Femi Gbajabiamila, the Speaker of the House of Representatives, played a central role in the multi-pronged strategy of the federal government to end the strike, which lasted for eight months. He stepped in at the last minute with sweet nothings to nudge ASUU whilst the executive arm of government wielded the stick of a court injunction. ‘

Many students and their parents who had become bothered by the long stay at home, hailed the Speaker. The fact that the House of Representatives was complicit in not mandating the provision of funds in annual budgets over the years, to honour the 2009 Collective Agreement of government with ASUU for improved funding of the universities and enhanced remuneration, tended to be overlooked.  

Some of us, young and old in the struggle for democratisation of qualitative and accessible education and in solidarity with ASUU predicted the dangers associated with the intervention of this supposedly good Samaritan. This is because we are not far away from the recent past reports and recommendations of different committees set up by the administration of President Goodluck Jonathan and the incumbent President, General Muhammadu Buhari.

The recommendations of these reports included proposals for increment in tuition fees in public varsities to the range of N400,000 to N500,000 and N550,000 to N1,000,000 for students in the disciplines of arts, humanities, social science and the physical sciences, respectively.

The government will gauge the range, based on the different specialities in the different fields, according to the reports. This was the basis of the campaign of the Alliance of Nigerian Students Against Neoliberal Attacks (ANSA) and other left student groups in the 2017/2018 academic session.

Thus, the press statement issued by the office of the Speaker on 22 November, 2022, through his Special Adviser on Media and Publicity, is a declaration of war against poor working people. The statement captures the bad news that the National Assembly has sent the Student Loans Bill to the President for his assent, after the two chambers of the National Assembly passed the Bill, which was sponsored by Mr Speaker. The bill essentially contains that;

  1. It will be in tandem with the act which seeks to establish the Nigerian Education Bank. And implicit in all these is a sharp spike in tuition fees to be paid in public tertiary institutions.
  2. Students seeking higher education will now have access to interest-free loans to pay for educational services.
  3. The government shall disburse the loan to worthy students subjects to the recommendations of heads of institutions who must have compiled a list from the Students Affairs.
  4. Upon graduation and start of work, students who took the loan shall pay on monthly basis 10% of their income to refund back the loan.

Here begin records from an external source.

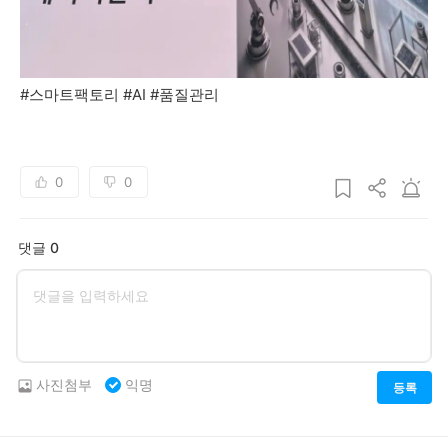
#스마트팩토리 #AI #품질관리
0
0
댓글 0
사진첨부
익명
등록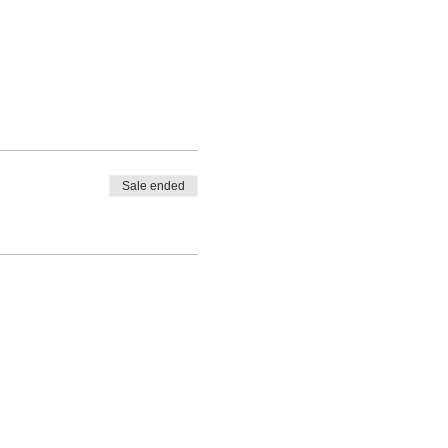
Sale ended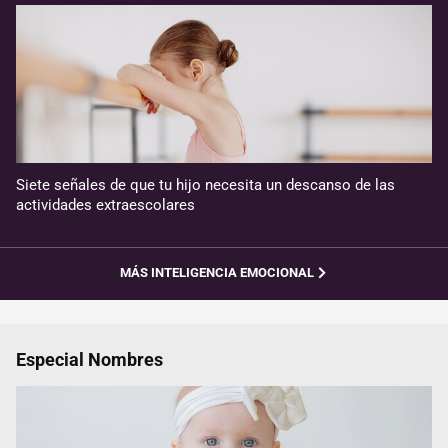
Siete señales de que tu hijo necesita un descanso de las
actividades extraescolares
MÁS INTELIGENCIA EMOCIONAL
Especial Nombres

On the surface, these might look attractive and developmental if we must agree with the Speaker who claims they want to make quality education accessible to the poor and low-income earners. In the real context, what are the implications of the Bill? These include;

  1. The establishment of the Bank means the start of ‘loaning years’ to get educated.
  2. The vast majority of Nigerians are poor. Thus, the children or wards of an average Nigerian will have to get loans to access tertiary education.
  3. As stipulated in the Bill, the sponsor of an applicant must have an income which is below N500,000 per annum to qualify for the loan. According to a Vanguard newspaper survey a few years ago, only 2% of all Nigerians have above N500,000 in their account. A SERAP report published last year in the Premium Times also highlighted the fact that 27.4 million Nigerians earn less than N100,000 per annum. Another reported of the Vanguard newspaper issued on November 18, 2022, revealed that 63% of persons within Nigeria (133 million people) are living in poverty. Going by these data, more than 70% of Nigerian families would have no choice but to pursue this loan.
  4. The unemployment rate in Nigeria is 33%, and over 60% of the working-age population is younger than 34years. This is a nation projected to have over 300 million population by 2050 as the third most populous country in the world. In an article by Jerome-Mario Utomi available on March 24, 2022, of The Guardian Newspaper publication, it is stated that based on available data the unemployment rate will keep rising as population will outgrow working space. What then is the guarantee that the ‘loaning students’ will get jobs or even get decent ones if at all? What is the possible income of these ‘loaning students’ when they become workers? And what is their potential viability to repay the loan?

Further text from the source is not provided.